Sull'Israele, invece, continua a proclamare, anche di fronte ai capi d stato convenuti a Roma, la disruzione totale.
Sugli Stati Uniti afferma: "solo loro ci temono; con gli altri stati abbiamo ottimi rapporti"
Il tutto mentre il leader dell'Onu, Ban Ki Moon, pone sul tavolo altre questioni riguardanti la fame nel mondo, con obiettivi ben precisi: abbattere i veti protezionistici, finanziare un programma da 30 miliardi di dollari per lo sviluppo delle colture e l'aumento del cibo disponibile del 50 %, invertire la tendenza ad occupare il suolo con un'agricoltura destinata al carburante (olio di colza, ad esempio), per aumentare i terreni coltivati ai fini tradizionali del'alimentazione.

Le Reazioni sull'argomento-Iran
Per quanto riguarda le reazioni dei diretti interessati, L'italia, tramite il ministro degli Esteri Franco Frattini ha già espresso nei giorni scorsi la volontà di dialogare con l'Iran, andando in fondo a due temi: i rapporti politico-commerciali tra i due paesi e le aspirazioni del paese mediorientale sul nucleare che preoccupano il mondo intero.
Il papa ha abilmente evitato un incontro imbarazzante con il leader Iraniano, vista la non opportunità dell'incontro con chi lancia messaggi di morte ad altre nazioni.

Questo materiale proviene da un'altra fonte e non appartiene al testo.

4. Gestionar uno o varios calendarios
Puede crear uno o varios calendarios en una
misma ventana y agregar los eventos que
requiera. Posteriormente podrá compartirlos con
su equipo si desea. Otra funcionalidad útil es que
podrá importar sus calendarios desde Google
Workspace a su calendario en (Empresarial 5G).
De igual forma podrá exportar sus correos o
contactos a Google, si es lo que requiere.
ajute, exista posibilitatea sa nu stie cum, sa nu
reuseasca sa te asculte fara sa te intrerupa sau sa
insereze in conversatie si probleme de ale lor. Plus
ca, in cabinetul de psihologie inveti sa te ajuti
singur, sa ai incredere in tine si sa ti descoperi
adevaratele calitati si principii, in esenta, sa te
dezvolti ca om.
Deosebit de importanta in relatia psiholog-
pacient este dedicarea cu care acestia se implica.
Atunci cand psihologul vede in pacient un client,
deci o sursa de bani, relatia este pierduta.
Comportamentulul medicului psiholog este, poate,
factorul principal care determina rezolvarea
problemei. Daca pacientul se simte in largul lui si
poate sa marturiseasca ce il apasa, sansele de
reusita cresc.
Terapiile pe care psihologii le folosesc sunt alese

Per quanto riguarda i motivi di una apertura alla cooperazione da entrambe le parti, essi sono già noti: l'Italia è uno dei principali partners commerciali dell'Iran. Inoltre il governo italiano coglie l'opportunità di ben figurare e di accrescere il suo peso all'interno del consesso internazionale, ponendosi come principale mediatore per la soluzione della crisi iraniana.

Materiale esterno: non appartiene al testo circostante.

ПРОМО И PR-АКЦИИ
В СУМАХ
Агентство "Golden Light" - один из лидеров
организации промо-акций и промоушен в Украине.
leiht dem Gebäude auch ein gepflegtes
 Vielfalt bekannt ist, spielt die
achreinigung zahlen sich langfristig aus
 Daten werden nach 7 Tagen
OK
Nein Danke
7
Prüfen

Ma sulla crisi iraniana esiste già una commissione composta dai 5 membri del consiglio di sicurezza dell'Onu più la Germania. E proprio la Germania pone il veto all'ingresso nelle trattative dell'Italia: "Stiamo già ottenendo buoni risultati e non possiamo rischiare di romprere gli equilibri" afferma Angela Merkel; inoltre tali decisioni di allargamento vanno prese in sede di Unione Europea.

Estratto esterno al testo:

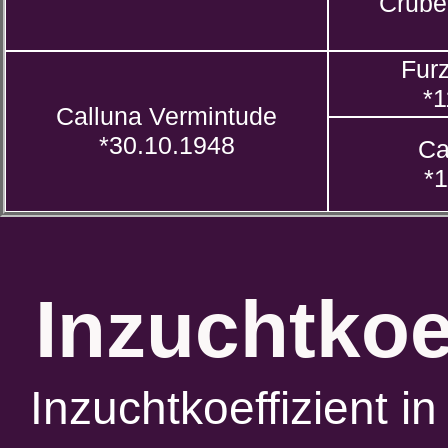
Crube
Furz
*1
Calluna Vermintude
*30.10.1948
Ca
*1
Inzuchtkoe
Inzuchtkoeffizient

La Germania dunque non perde l'occasione per mettere il bastone tra le ruote all'Italia. Innanzitutto, dove sono questi buoni risultati? In secondo luogo: la commissione sul nucleare Iraniano è formata da ben tre stti che con l'U. E. non hanno nulla a che fare; la stessa Germania è stata aggiunta, solo per la questione iraniana, in tale gruppo.
Ma si sa, anche nella macropolitica come nella vita delle persone comuni, colui da cui bisogna guardarsi è il "caporale", poichè il capoufficio non teme la tua concorrenza, e il fuoriclasse, al di là del suo grado, va avanti per la sua strada, perchè non ha bisogno di sgomitare.
Ecco dunque che i caporali Germania e Francia (in questo caso solo la prima), mosquitos al pari dell'Italia nei rapporti di forza geopolitici del pianeta, non perdono mai l'occasione per svilire il nostro paese, prendendo come pretesto argomenti come il nostro bilancio pubblico o altre questioni interne. Da ultima, si segnala questa esternazione del governo tedesco che non può permettere che l'Italia diventi il mediatore più importante della crisi Iraniana e che colga l'occasione per implementare i suoi rapporti commerciali.
Le Reazioni sul monito di Ban ki Moon
Intanto, Nikolas Sarkozy ha già annunciato ce aumenterà gli aiuti ai paesi bisognosi del 50%, rispondendo tra l'altro a un altro appello, quello del leader senegalese della Fao Diouf.